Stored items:
—————
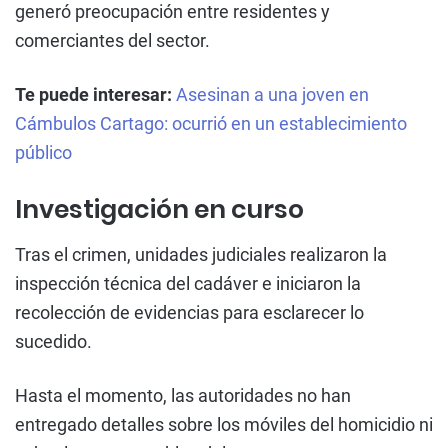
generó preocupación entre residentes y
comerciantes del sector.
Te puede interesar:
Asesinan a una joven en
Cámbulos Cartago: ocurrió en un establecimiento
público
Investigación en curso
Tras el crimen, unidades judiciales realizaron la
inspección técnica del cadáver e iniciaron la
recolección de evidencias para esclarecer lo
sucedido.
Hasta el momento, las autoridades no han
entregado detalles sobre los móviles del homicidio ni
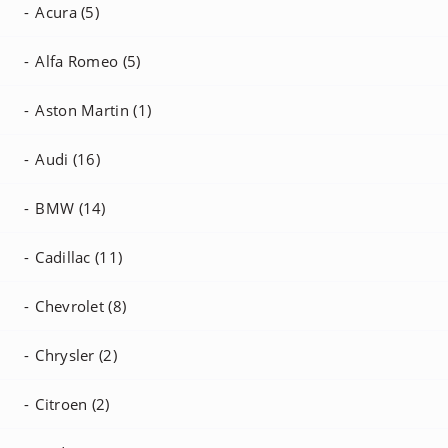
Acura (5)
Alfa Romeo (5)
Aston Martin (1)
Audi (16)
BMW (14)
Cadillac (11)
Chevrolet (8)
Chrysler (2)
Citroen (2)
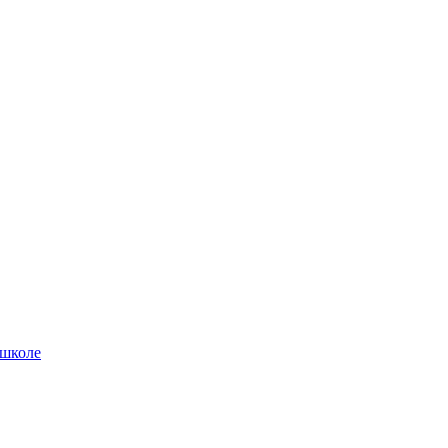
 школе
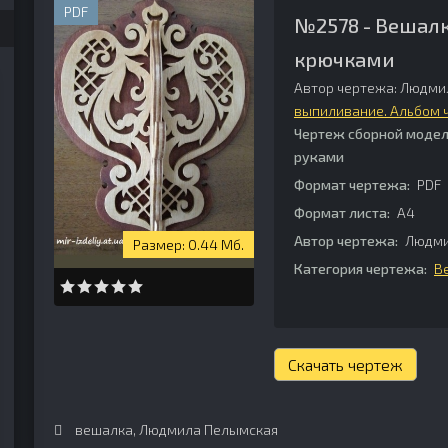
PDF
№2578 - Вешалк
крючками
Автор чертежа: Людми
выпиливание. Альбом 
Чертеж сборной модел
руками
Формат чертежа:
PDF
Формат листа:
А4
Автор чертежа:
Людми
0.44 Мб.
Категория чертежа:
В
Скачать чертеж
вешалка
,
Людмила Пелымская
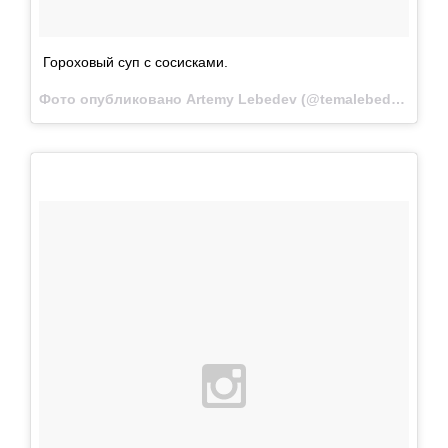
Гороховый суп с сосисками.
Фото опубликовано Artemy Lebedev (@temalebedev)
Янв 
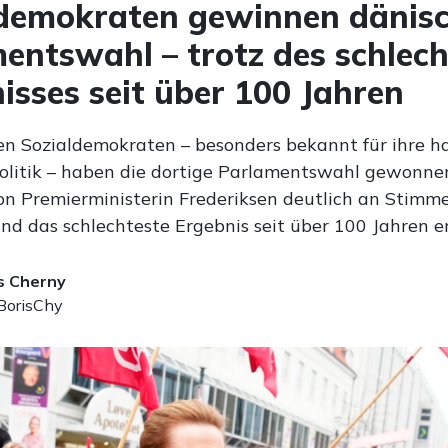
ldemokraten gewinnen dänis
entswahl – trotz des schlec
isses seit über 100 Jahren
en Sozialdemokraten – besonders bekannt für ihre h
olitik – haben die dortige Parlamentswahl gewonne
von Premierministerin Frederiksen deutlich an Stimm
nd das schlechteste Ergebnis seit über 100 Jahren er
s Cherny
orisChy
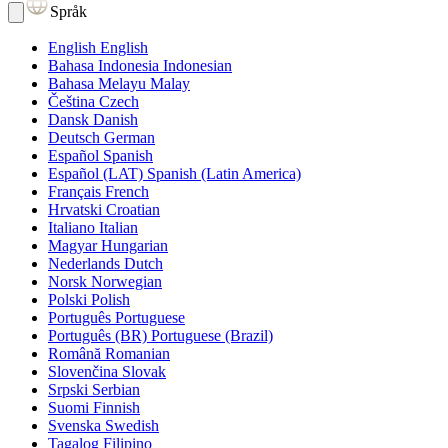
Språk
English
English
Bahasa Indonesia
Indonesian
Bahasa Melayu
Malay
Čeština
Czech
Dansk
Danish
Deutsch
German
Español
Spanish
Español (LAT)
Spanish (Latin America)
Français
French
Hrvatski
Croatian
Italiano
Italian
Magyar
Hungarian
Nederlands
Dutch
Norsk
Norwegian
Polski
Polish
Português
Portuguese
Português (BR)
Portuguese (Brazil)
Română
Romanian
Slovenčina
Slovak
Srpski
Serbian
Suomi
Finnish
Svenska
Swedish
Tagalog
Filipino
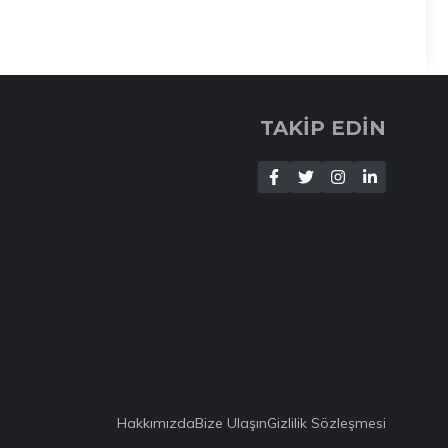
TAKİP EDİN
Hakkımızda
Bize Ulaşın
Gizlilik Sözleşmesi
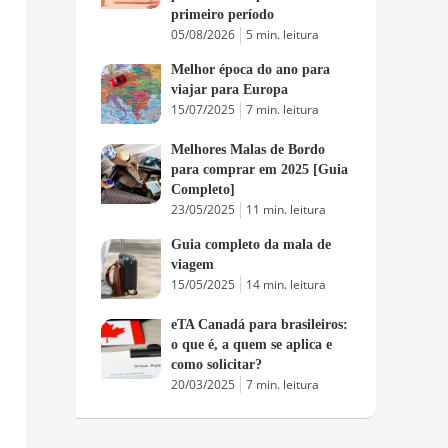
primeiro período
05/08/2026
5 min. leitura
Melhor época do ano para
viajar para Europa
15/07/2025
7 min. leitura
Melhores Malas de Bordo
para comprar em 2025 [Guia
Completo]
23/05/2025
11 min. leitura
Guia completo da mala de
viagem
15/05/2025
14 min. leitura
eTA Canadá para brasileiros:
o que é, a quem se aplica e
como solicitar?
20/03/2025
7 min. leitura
—————
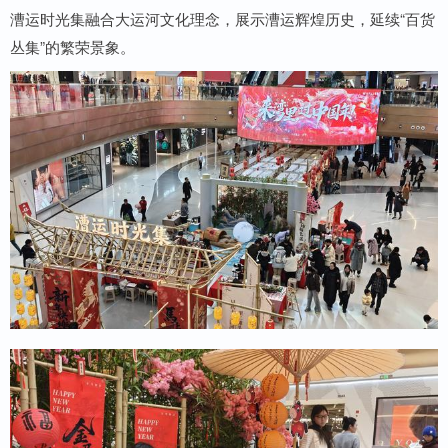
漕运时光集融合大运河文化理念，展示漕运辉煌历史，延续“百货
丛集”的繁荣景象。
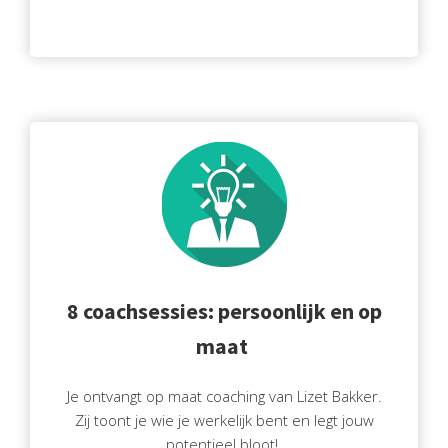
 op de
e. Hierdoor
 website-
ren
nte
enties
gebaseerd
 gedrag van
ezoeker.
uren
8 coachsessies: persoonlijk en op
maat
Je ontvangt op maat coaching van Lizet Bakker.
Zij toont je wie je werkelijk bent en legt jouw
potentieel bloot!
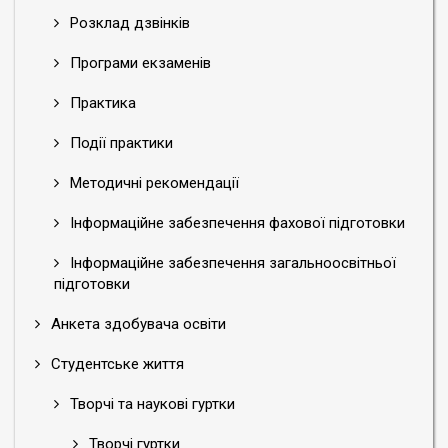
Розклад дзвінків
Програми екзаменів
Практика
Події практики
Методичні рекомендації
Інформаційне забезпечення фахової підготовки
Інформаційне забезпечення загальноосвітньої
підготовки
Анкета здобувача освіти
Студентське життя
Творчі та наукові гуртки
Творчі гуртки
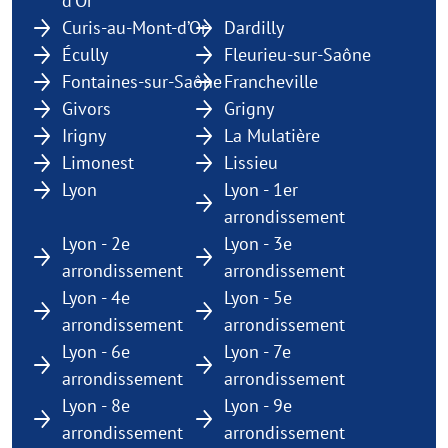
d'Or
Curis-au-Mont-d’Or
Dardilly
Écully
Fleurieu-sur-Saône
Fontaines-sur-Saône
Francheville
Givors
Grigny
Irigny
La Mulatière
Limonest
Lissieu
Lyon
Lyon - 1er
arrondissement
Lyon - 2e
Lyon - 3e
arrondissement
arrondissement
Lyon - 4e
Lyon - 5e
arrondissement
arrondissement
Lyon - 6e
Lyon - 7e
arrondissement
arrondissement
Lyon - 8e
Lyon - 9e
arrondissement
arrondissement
—————
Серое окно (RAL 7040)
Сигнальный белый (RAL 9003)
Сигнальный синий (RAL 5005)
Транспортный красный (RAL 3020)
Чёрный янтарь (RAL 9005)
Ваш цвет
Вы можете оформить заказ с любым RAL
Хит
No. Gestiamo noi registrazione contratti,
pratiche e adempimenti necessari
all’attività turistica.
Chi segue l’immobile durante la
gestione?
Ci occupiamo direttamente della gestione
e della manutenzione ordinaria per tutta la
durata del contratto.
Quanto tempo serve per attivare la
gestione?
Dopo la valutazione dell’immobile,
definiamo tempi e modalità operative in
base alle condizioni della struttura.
—————
Look through the data above and report every line in which "Сигнальный" appears.

__ANSWER BELOW__:
Сигнальный белый (RAL 9003)
Сигнальный синий (RAL 5005)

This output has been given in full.